The precise relationship between the Dhanush and the Sagarika programs remains obscure. Given the evident similarities in their overall characteristics, Dhanush may simply be the new name for the original Sagarika system. However, since the Dhanush is reported by some sources to have a 350 km range, compared to the 250-300 km range of the Sagarika, the change in designation may reflect a design change.
In July 1983, the Indian government authorised an Integrated Guided-Missile Development Programme (IGMDP) at a cost of INR788 billion for a wide range of indigenously developed and produced missiles, including the surface-to-surface (Prithvi).
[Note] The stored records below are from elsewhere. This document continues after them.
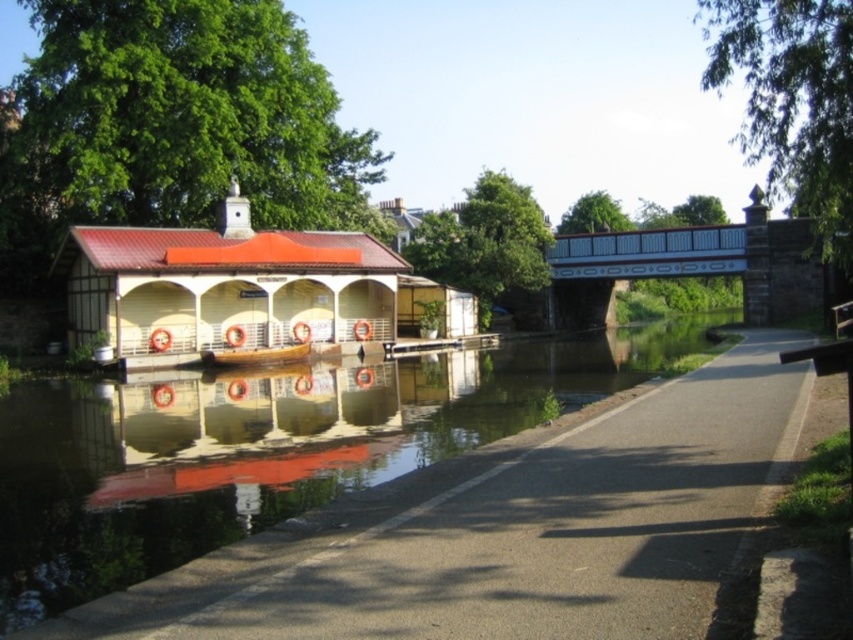 Question: Among these points, which one is farthest from the camera?

Choices:
 (A) (267, 308)
 (B) (49, 552)

Answer: (A)

Question: Which of the following is the closest to the observer?

Choices:
 (A) (235, 355)
 (B) (239, 243)
 (C) (206, 508)

Answer: (C)

Question: Which of the following is the closest to the observer?

Choices:
 (A) coord(242,362)
 (B) coord(1,524)
 (C) coord(338,280)

Answer: (B)

Question: Does matte white hut at left have a greater width compared to wooden boat at center?

Choices:
 (A) yes
 (B) no

Answer: (A)

Question: Does matte white hut at left appear under wooden boat at center?

Choices:
 (A) yes
 (B) no

Answer: (B)

Question: Does smooth concrete river at center have a smaller size compared to matte white hut at left?

Choices:
 (A) no
 (B) yes

Answer: (A) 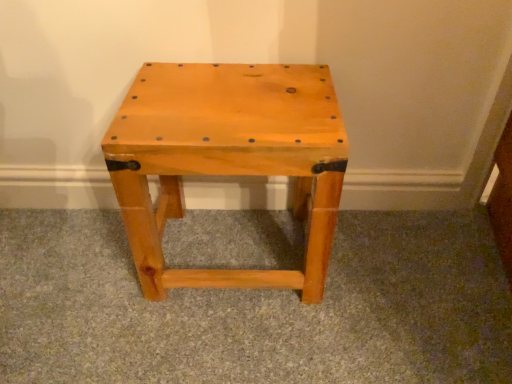 Locate an element on the screen. Image resolution: width=512 pixels, height=384 pixels. free spot to the right of natural wood stool at center is located at coordinates (395, 271). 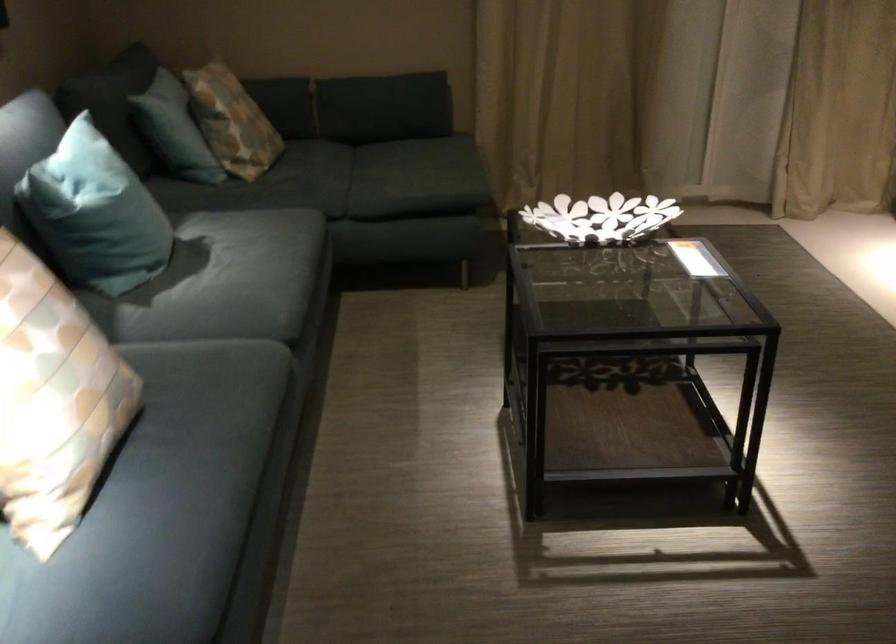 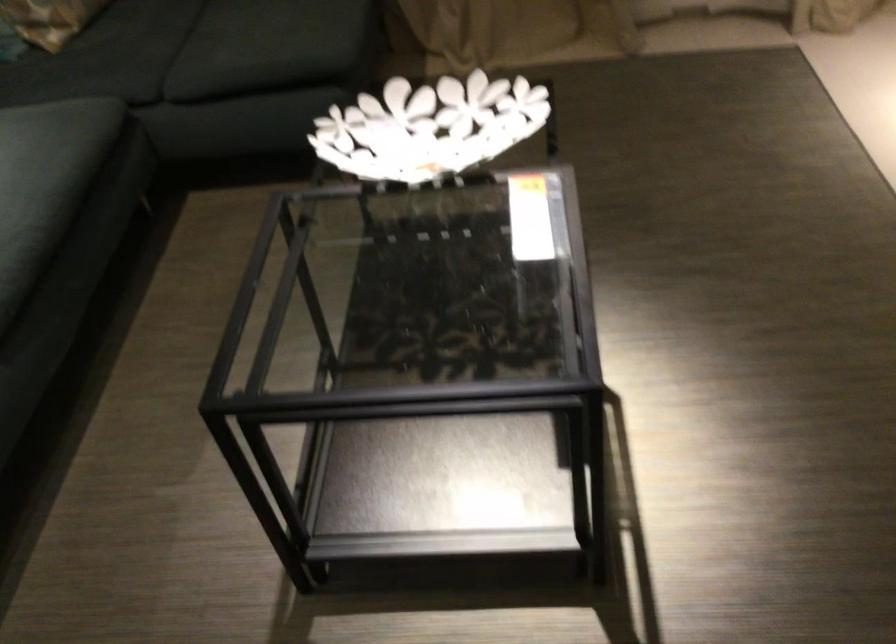 Question: The first image is from the beginning of the video and the second image is from the end. How did the camera likely rotate when shooting the video?

Choices:
 (A) Left
 (B) Right
 (C) Up
 (D) Down

Answer: (D) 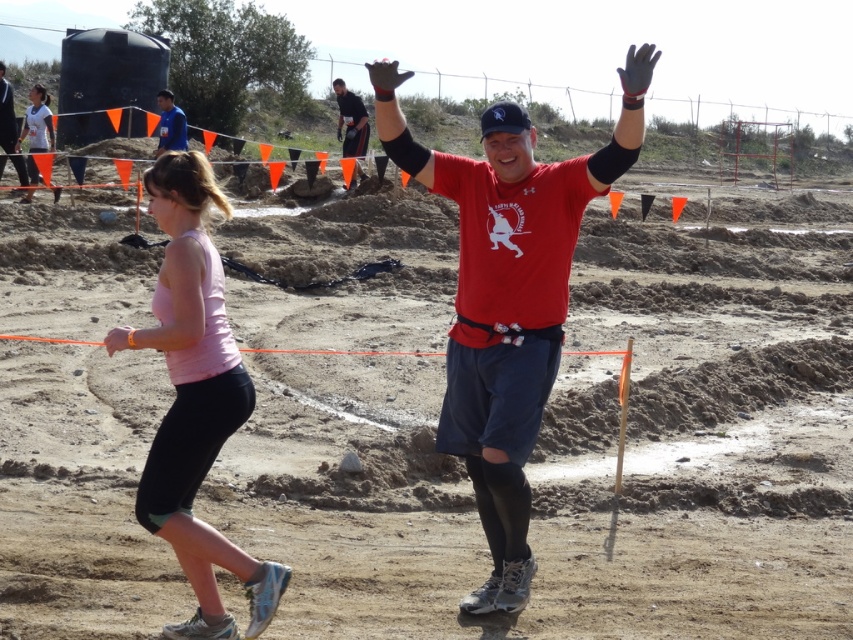 Question: Which point is closer to the camera?

Choices:
 (A) matte black shirt at center
 (B) matte red shirt at center
 (C) matte blue shirt at upper left

Answer: (B)

Question: Which object is positioned farthest from the matte pink tank top at left?

Choices:
 (A) matte black shirt at center
 (B) dirt at center
 (C) matte red shirt at center

Answer: (C)

Question: Can you confirm if matte pink tank top at left is bigger than matte blue shirt at upper left?

Choices:
 (A) yes
 (B) no

Answer: (A)

Question: Does pink fabric tank top at left have a lesser width compared to matte pink tank top at left?

Choices:
 (A) yes
 (B) no

Answer: (A)

Question: Which is farther from the dirt at center?

Choices:
 (A) matte pink tank top at left
 (B) pink fabric tank top at left
 (C) matte black shirt at center

Answer: (A)

Question: Can you confirm if dirt at center is positioned above matte red shirt at center?

Choices:
 (A) no
 (B) yes

Answer: (A)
Development of the Prithvi (Earth), a short-range, liquid-fuelled, missile, began at once and the weapon was first tested in February 1988 with another 12 flights by 1995 and a total of 30 by 1999. Two versions were developed: SS-150 (or Prithvi I) for the Army and SS-250 (or Prithvi II) for the Air Force, the numerals being the planned range in kilometres. A longer range weapon, SS-350 designated P-3, was thought to be under development in 1994 with a solid propellant version, Prithvi III successfully test flown in 2004.
India is developing the Dhanush (Bow, as in "bow and arrow" not the bow of the ship) submarine launched ballistic missile. With a range variously estimated at between 300 km and 350 km, this missile would be later deployed on surface warships. It is unclear whether this missile would be deployed on India's new nuclear missile submarine.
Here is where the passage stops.